═════ Records provided
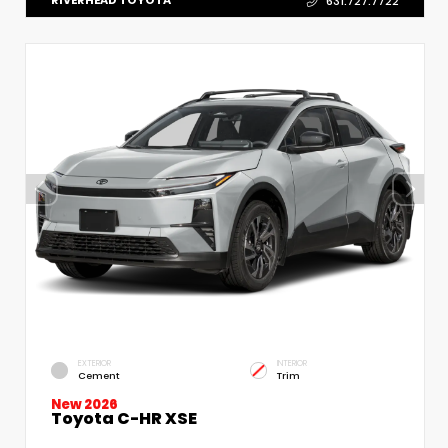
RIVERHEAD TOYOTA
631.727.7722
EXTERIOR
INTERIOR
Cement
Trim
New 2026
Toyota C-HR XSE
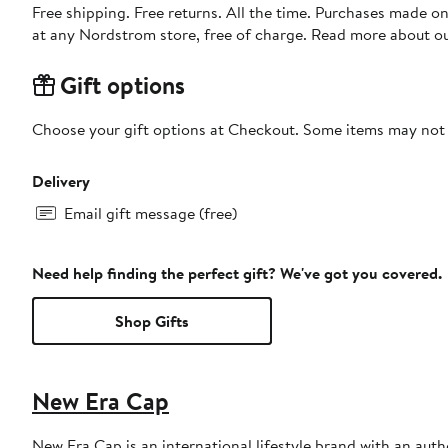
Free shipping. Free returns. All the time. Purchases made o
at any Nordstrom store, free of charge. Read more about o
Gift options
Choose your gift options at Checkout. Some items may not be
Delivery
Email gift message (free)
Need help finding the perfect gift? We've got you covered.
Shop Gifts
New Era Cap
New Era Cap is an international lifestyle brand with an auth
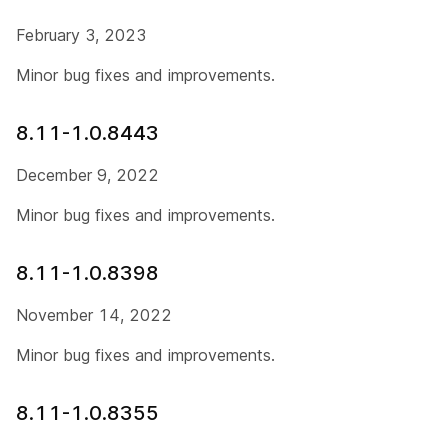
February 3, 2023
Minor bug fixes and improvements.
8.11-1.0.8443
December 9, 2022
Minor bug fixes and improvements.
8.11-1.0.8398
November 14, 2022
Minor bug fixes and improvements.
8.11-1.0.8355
══════════
Repeat the records exactly but leave out the images.

◆ **Exercise response**:
RIVERHEAD TOYOTA
631.727.7722
EXTERIOR
INTERIOR
Cement
Trim
New 2026
Toyota C-HR XSE
Free shipping. Free returns. All the time. Purchases made o
at any Nordstrom store, free of charge. Read more about o
Gift options
Choose your gift options at Checkout. Some items may not be
Delivery
Email gift message (free)
Need help finding the perfect gift? We've got you covered.
Shop Gifts
New Era Cap
New Era Cap is an international lifestyle brand with an auth
February 3, 2023
Minor bug fixes and improvements.
8.11-1.0.8443
December 9, 2022
Minor bug fixes and improvements.
8.11-1.0.8398
November 14, 2022
Minor bug fixes and improvements.
8.11-1.0.8355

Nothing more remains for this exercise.